Sir Isaac Newton (1642-1727) yang mendukung pendapat Al Hasan merupakan ilmuwan berkebangsaan Inggris yang mengemukakan pendapat bahwa dari sumber cahaya dipancarkan partikel-partikel yang sangat kecil dan ringan ke segala arah dengan kecepatan yang sangat besar. Bila partikel-partikel ini mengenai mata, maka manusia akan mendapat kesan melihat benda tersebut.

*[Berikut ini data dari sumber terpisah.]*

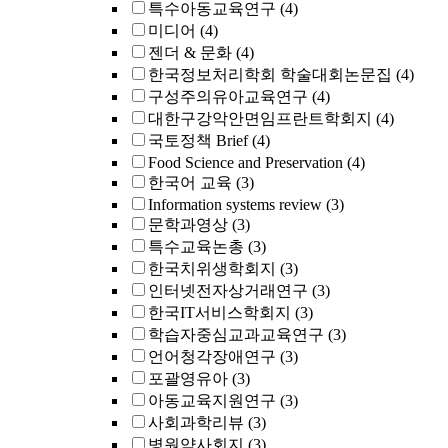
특수아동교육연구
(4)
미디어
(4)
젠더 & 문화
(4)
한국정보처리학회 학술대회논문집
(4)
구성주의유아교육연구
(4)
대한구강악안면임프란트학회지
(4)
국토정책 Brief
(4)
Food Science and Preservation
(4)
한국어 교육
(3)
Information systems review
(3)
문학과영상
(3)
특수교육논총
(3)
한국치위생학회지
(3)
인터넷전자상거래연구
(3)
한국IT서비스학회지
(3)
학습자중심교과교육연구
(3)
언어청각장애연구
(3)
포괄영유아
(3)
아동교육지원연구
(3)
사회과학리뷰
(3)
병원약사회지
(3)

                  Tabel Opticks
Alasan dikemukakanya teori ini adalah sebagai berikut:
  • Karena partikel cahaya sangat ringan dan berkecepatan tinggi maka cahaya dapat merambat lurus tanpa terpengaruh gaya gravitasi bumi.
  • Ketika cahaya mengenai permukaan yang halus maka cahaya akan akan dipantulkan dengan sudut sinar datang sama dengan sudut sinar pantul sehingga sesuai dengan hukum pemantulan Snellius. Peristiwa pemantulan ini dijelaskan oleh Newton dengan menggunakan bantuan sebuah bola yang dipantulkan di atas bidang pantul.
  • Alasan berikutnya adalah pada peristiwa pembiasan cahaya yang disamakan dengan peristiwa menggelindingnya sebuah bola pada papan yang berbeda ketinggian yang dihubungkan dengan sebuah bidang miring. Dari permukaan yang lebih tinggi bola digelindingkan dan akan terus menggelinding melalui bidang miring sampai akhirnya bola akan menggelinding di permukaan yang lebih rendah. Jika diamati perjalanan bola, maka sebelum melewati bidang miring lintasan bola akan membentuk sudut α terhadap garis tegak lurus pada bidang miring. Setelah melewati bidang miring lintasan bola akan membentuk sudut β terhadap garis tegak lurus pada bidang miring. Jika permukaan atas dianggap sebagai udara dan permukaan bawah dianggap sebagai air serta bidang miring merupakan batas antara udara dan air, gerak bola dianggap sebagai jalannya pembiasan cahaya dari udara ke air, maka Newton menganggap bahwa kecepatan cahaya dalam air lebih besar dari pada kecepatan cahaya dalam udara.

10. Jean Focault 

 
Jean Focault (1819 - 1868) melakukan percobaan tentang pengukuran kecepatan cahaya dalam berbagai medium. Dalam percobaannya Jeans Focault mendapatkan kesimpulan bahwa kecepatan cahaya dalam air lebih kecil dari pada kecepatan cahaya dalam udara.